◆ TASK
At the line containing "Interacciones", start repeating the entries exactly, and continue through the last line.

◆ DATA SHOWN
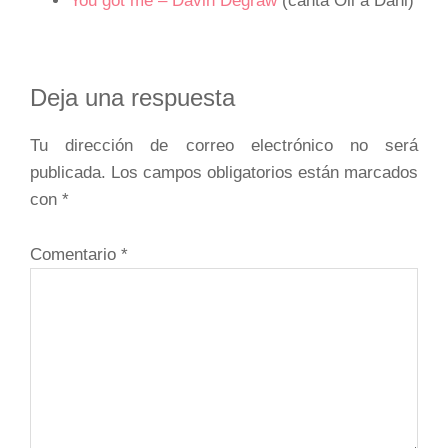
You got me – Davin Degraw
(canta Oli a Dani)
Interacciones
Deja una respuesta
con
Tu dirección de correo electrónico no será
los
publicada.
Los campos obligatorios están marcados
lectores
con
*
Comentario
*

◆ OUTPUT OF THE EXERCISE
Interacciones
Deja una respuesta
con
Tu dirección de correo electrónico no será
los
publicada.
Los campos obligatorios están marcados
lectores
con
*
Comentario
*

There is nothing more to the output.